▶ [THE TASK] Without including any pictures, return the records below exactly as written.

Collected data
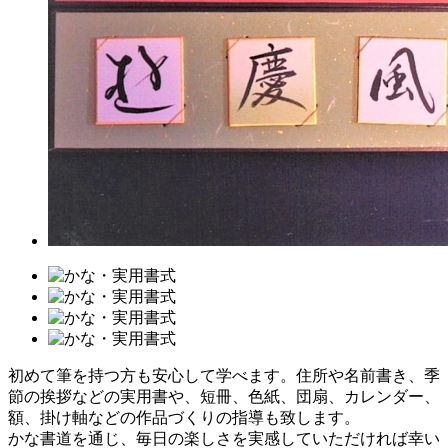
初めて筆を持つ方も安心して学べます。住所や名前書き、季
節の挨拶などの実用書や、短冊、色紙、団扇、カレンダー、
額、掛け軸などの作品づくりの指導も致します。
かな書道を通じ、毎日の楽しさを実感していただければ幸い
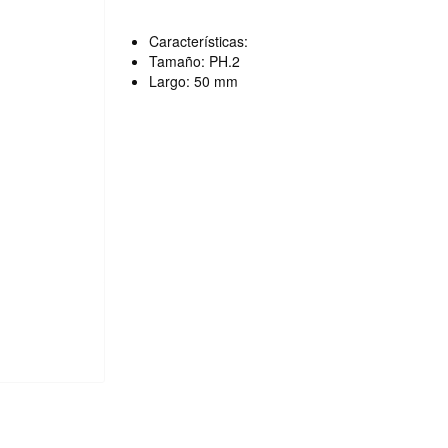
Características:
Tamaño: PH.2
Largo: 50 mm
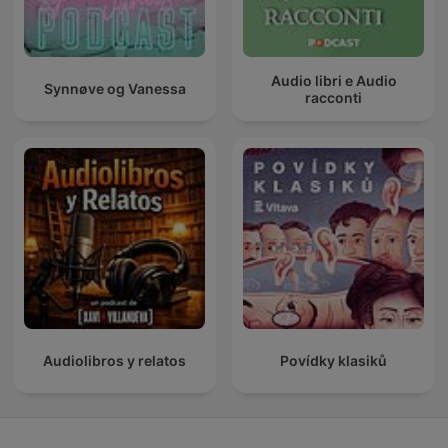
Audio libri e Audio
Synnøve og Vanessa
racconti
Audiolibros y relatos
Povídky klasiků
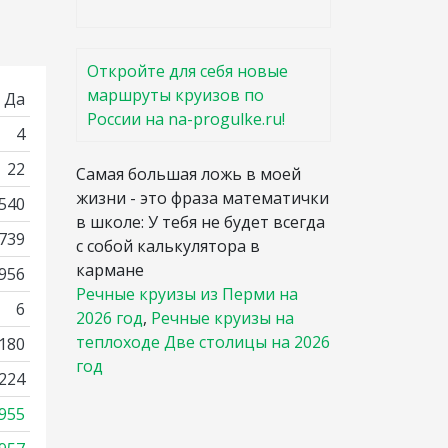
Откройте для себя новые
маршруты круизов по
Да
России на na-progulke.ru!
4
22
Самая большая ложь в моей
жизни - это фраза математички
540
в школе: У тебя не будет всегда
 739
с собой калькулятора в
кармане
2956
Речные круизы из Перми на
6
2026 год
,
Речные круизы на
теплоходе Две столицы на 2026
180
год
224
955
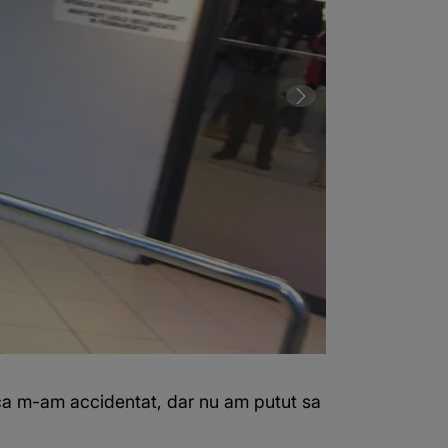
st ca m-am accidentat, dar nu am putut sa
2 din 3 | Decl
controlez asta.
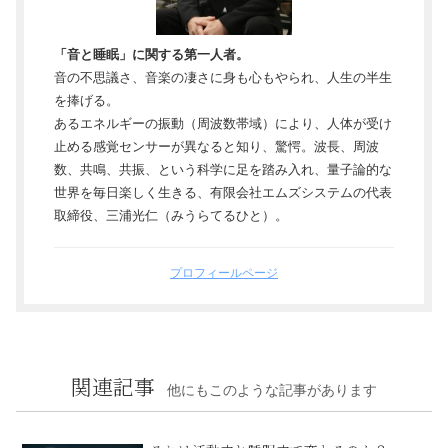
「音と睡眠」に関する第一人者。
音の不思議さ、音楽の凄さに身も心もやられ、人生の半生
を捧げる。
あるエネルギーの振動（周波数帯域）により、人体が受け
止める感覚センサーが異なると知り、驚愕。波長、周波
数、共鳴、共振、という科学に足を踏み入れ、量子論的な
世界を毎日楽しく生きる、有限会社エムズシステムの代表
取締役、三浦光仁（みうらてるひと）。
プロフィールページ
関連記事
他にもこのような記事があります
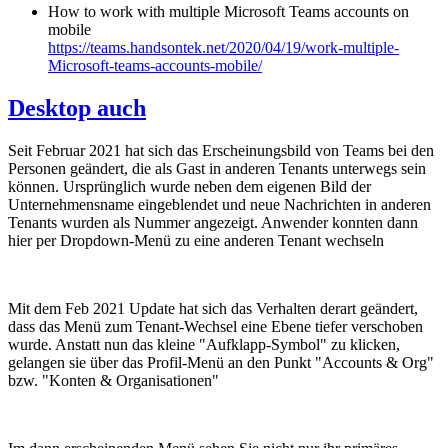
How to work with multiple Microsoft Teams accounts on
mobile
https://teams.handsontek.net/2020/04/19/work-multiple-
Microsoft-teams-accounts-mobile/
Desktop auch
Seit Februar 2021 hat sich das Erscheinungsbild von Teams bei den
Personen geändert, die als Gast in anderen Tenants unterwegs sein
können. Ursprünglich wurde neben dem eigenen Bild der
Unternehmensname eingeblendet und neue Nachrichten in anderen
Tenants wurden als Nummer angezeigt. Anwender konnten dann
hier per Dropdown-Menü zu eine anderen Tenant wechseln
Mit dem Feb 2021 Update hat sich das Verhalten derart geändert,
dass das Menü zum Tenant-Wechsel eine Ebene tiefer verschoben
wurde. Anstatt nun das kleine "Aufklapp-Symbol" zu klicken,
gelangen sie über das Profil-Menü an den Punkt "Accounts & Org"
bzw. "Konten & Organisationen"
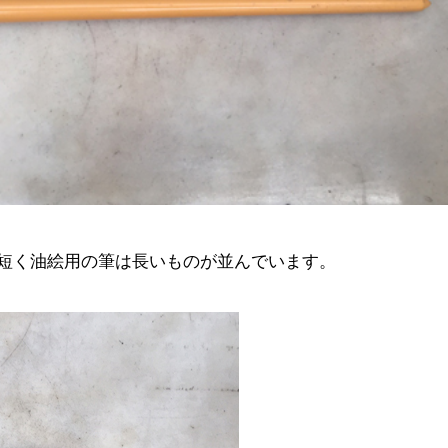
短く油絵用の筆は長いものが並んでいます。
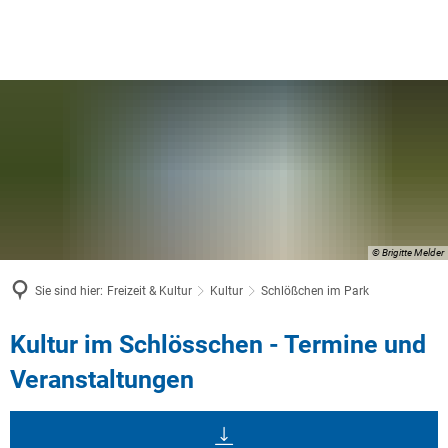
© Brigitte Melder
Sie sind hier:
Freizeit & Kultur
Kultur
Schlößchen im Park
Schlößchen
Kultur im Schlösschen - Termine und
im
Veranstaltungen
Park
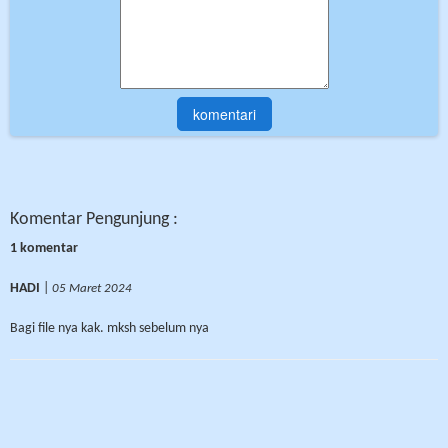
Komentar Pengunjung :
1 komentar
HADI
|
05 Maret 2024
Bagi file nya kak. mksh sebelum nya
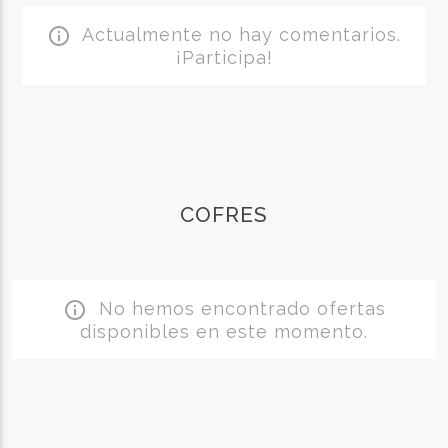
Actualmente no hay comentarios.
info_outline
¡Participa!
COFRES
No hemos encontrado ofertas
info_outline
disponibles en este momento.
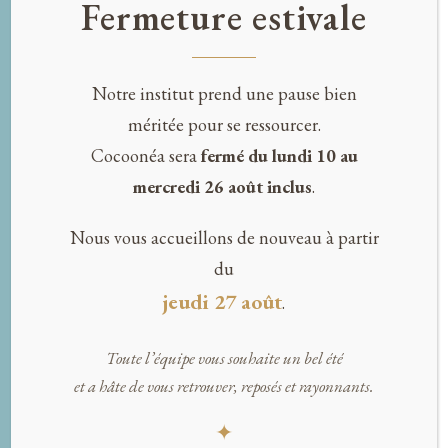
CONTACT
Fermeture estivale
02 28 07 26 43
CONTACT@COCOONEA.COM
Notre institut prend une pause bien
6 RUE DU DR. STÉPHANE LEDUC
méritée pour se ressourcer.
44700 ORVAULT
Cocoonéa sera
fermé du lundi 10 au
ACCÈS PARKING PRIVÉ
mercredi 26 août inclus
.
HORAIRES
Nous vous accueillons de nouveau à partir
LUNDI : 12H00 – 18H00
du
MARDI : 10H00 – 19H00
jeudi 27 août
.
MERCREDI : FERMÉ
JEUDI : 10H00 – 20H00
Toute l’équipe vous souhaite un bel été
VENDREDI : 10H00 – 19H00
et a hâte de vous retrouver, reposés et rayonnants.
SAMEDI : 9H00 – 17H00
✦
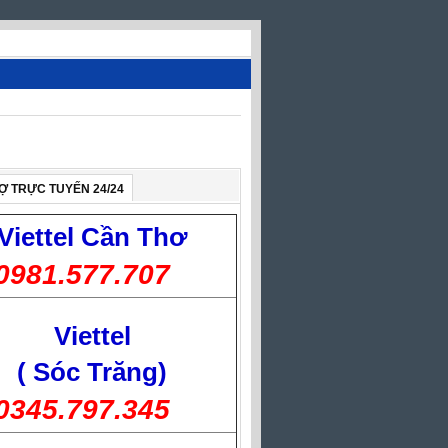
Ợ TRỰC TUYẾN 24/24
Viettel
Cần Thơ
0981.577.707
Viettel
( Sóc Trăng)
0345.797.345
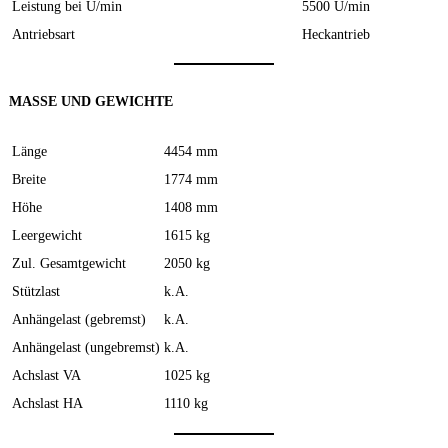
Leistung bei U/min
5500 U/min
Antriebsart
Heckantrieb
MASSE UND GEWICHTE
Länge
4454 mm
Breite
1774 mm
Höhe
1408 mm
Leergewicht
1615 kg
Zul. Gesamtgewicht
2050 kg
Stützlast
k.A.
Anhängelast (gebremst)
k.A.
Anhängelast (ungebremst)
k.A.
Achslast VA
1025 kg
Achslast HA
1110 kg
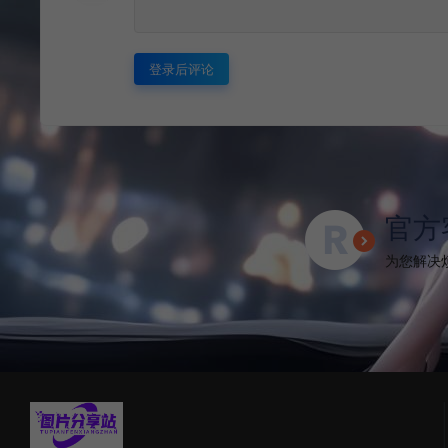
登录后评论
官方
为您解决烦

▶ [EXERCISE RESPONSE]
初めて筆を持つ方も安心して学べます。住所や名前書き、季
節の挨拶などの実用書や、短冊、色紙、団扇、カレンダー、
額、掛け軸などの作品づくりの指導も致します。
かな書道を通じ、毎日の楽しさを実感していただければ幸い
Características:
Tamaño: PH.2
Largo: 50 mm
Audio libri e Audio
Synnøve og Vanessa
racconti
Audiolibros y relatos
Povídky klasiků
Откройте для себя новые
маршруты круизов по
Да
России на na-progulke.ru!
4
22
Самая большая ложь в моей
жизни - это фраза математички
540
в школе: У тебя не будет всегда
 739
с собой калькулятора в
кармане
2956
Речные круизы из Перми на
6
2026 год
,
Речные круизы на
теплоходе Две столицы на 2026
180
год
224
955
st ca m-am accidentat, dar nu am putut sa
2 din 3 | Decl
controlez asta.
「音と睡眠」に関する第一人者。
音の不思議さ、音楽の凄さに身も心もやられ、人生の半生
を捧げる。
あるエネルギーの振動（周波数帯域）により、人体が受け
止める感覚センサーが異なると知り、驚愕。波長、周波
数、共鳴、共振、という科学に足を踏み入れ、量子論的な
世界を毎日楽しく生きる、有限会社エムズシステムの代表
取締役、三浦光仁（みうらてるひと）。
プロフィールページ
関連記事
他にもこのような記事があります
How to work with multiple Microsoft Teams accounts on
mobile
https://teams.handsontek.net/2020/04/19/work-multiple-
Microsoft-teams-accounts-mobile/
Desktop auch
Seit Februar 2021 hat sich das Erscheinungsbild von Teams bei den
Personen geändert, die als Gast in anderen Tenants unterwegs sein
können. Ursprünglich wurde neben dem eigenen Bild der
Unternehmensname eingeblendet und neue Nachrichten in anderen
Tenants wurden als Nummer angezeigt. Anwender konnten dann
hier per Dropdown-Menü zu eine anderen Tenant wechseln
Mit dem Feb 2021 Update hat sich das Verhalten derart geändert,
dass das Menü zum Tenant-Wechsel eine Ebene tiefer verschoben
wurde. Anstatt nun das kleine "Aufklapp-Symbol" zu klicken,
gelangen sie über das Profil-Menü an den Punkt "Accounts & Org"
bzw. "Konten & Organisationen"
短く油絵用の筆は長いものが並んでいます。
© Brigitte Melder
Sie sind hier:
Freizeit & Kultur
Kultur
Schlößchen im Park
Schlößchen
Kultur im Schlösschen - Termine und
im
Veranstaltungen
Park
Komentar Pengunjung :
1 komentar
HADI
|
05 Maret 2024
Bagi file nya kak. mksh sebelum nya
Actualmente no hay comentarios.
info_outline
¡Participa!
COFRES
No hemos encontrado ofertas
info_outline
disponibles en este momento.
CONTACT
Fermeture estivale
02 28 07 26 43
CONTACT@COCOONEA.COM
Notre institut prend une pause bien
6 RUE DU DR. STÉPHANE LEDUC
méritée pour se ressourcer.
44700 ORVAULT
Cocoonéa sera
fermé du lundi 10 au
ACCÈS PARKING PRIVÉ
mercredi 26 août inclus
.
HORAIRES
Nous vous accueillons de nouveau à partir
LUNDI : 12H00 – 18H00
du
MARDI : 10H00 – 19H00
jeudi 27 août
.
MERCREDI : FERMÉ
JEUDI : 10H00 – 20H00
Toute l’équipe vous souhaite un bel été
VENDREDI : 10H00 – 19H00
et a hâte de vous retrouver, reposés et rayonnants.
SAMEDI : 9H00 – 17H00
✦
Ợ TRỰC TUYẾN 24/24
Viettel
Cần Thơ
0981.577.707
Viettel
( Sóc Trăng)
0345.797.345
Leistung bei U/min
5500 U/min
Antriebsart
Heckantrieb
MASSE UND GEWICHTE
Länge
4454 mm
Breite
1774 mm
Höhe
1408 mm
Leergewicht
1615 kg
Zul. Gesamtgewicht
2050 kg
Stützlast
k.A.
Anhängelast (gebremst)
k.A.
Anhängelast (ungebremst)
k.A.
Achslast VA
1025 kg
Achslast HA
1110 kg
登录后评论
官方
为您解决烦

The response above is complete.